“可不是嘛。”婉娘的语气忽然带上了几分抱怨,可那抱怨里,分明藏着浓浓的心疼,“你说说,咱们马家,这些年南征北战,攒下那点家底容易吗?我那些首饰,跟了我十多年,是我嫁过来时,我娘给我的陪嫁——你倒好,眼睛都不眨一下,全拿出去换了棺木和祭品。年货还没办呢,孩子们的新衣裳还没做呢,你自己也总不能穿着那件破短褐过年吧?”
马腾低下头,沉默不语。他知道婉娘说得对,他欠妻儿太多,这些年,婉娘跟着他吃苦受累,从未有过半句怨言,可这一次,他却为了百姓,掏空了家底,让妻儿跟着他受委屈。心中的愧疚,像潮水般涌来,几乎要将他淹没。
婉娘看着他这副愧疚的模样,轻轻叹了口气,语气瞬间软了下来,伸手握住马腾的手,温柔地说:“寿成,我不是在怪你。我是想告诉你,你做的事,是顶天立地的大事,是积德行善的好事。嫁给你这么多年,我吃了不少苦,可今天,是我最骄傲的一天。因为我的丈夫,不是那种只顾自己、不顾百姓的官,是个顶天立地、心怀苍生的男人。”
她顿了顿,又笑了,笑容里带着几分狡黠,还有几分期待:“可话说回来,这日子还得好好过。钱都花光了,总不能喝西北风吧?年货的事,你得想办法;我那些首饰,你以后得给我补上。你要是办不到,就别想进我的房门。”
马腾抬起头,看着妻子那张明明心疼却故作凶悍的脸,心中的愧疚瞬间消散,取而代之的是满满的感激与温暖。他紧紧握住婉娘的手,声音沙哑却坚定:“你放心,年货的事,我一定想办法,绝不会让你和孩子们委屈过年。首饰的事,我也一定给你补上,这辈子补不上,下辈子接着补,直到你满意为止。”
婉娘被他逗笑了,轻轻抽回手,拍了他一下,眼底满是温柔:“谁要你下辈子补?这辈子好好活着,好好当你的太守,好好陪着我和孩子们,比什么都强。”
马超坐在一旁,看着父母之间的温情互动,嘴角微微上扬,心中涌起一股浓浓的暖流。他端起汤碗,默默地喝着,温热的肉汤顺着喉咙滑进胃里,暖了身子,也暖了心。他知道,马家有这样的父亲,有这样的母亲,便是最大的幸运。
第二天一早,天刚蒙蒙亮,马腾便带着庞德,踏上了巡视各县的路。他要去看看那些刚刚安葬了亲人的百姓,看看各县减免赋税、清剿马匪的政策是否落实到位,看看各县的城防与仓储是否完备。临走时,他将狄道的大小事务,全权交给了马超。

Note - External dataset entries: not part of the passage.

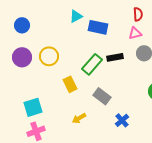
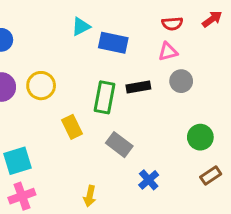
red semicircle: (138, 14) -> (172, 24), turned 88
green rectangle: (92, 64) -> (104, 97), turned -30
yellow arrow: (79, 118) -> (90, 196), moved, turned -48

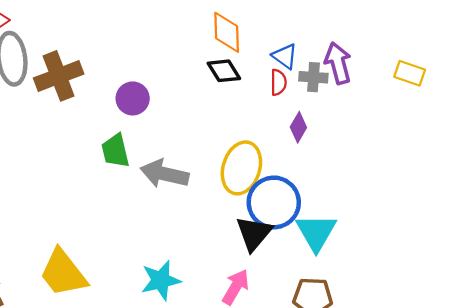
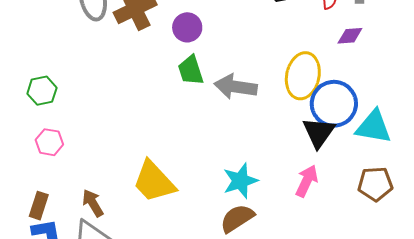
purple circle: (133, 98) -> (187, 27), moved
purple diamond: (298, 127) -> (350, 36), turned 60
cyan triangle: (316, 232) -> (373, 127), turned -45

“超儿,”马腾骑在马背上,低头看着站在坞堡门口的儿子,语气郑重,“狄道这边,就交给你了。尤其是那些投靠过来的马匪和羌人部落,一定要安抚好,不能出乱子,既要约束他们,也要善待他们。还有边章派来的那个使者,你替我好好招待,别怠慢了,也别让他摸清咱们的底细,万事小心。”
马超微微点头,眼神坚定:“父亲放心,孩儿省得。狄道的事,孩儿一定处理妥当,绝不让您分心。您在外巡视,也要注意安全。”
马腾欣慰地点了点头,伸手拍了拍他的肩膀,一夹马腹,带着庞德和十几名部曲,策马远去。马超站在坞堡门口,望着父亲远去的背影,直到那身影消失在官道的尽头,才转身回到坞堡,开始处理狄道的事务。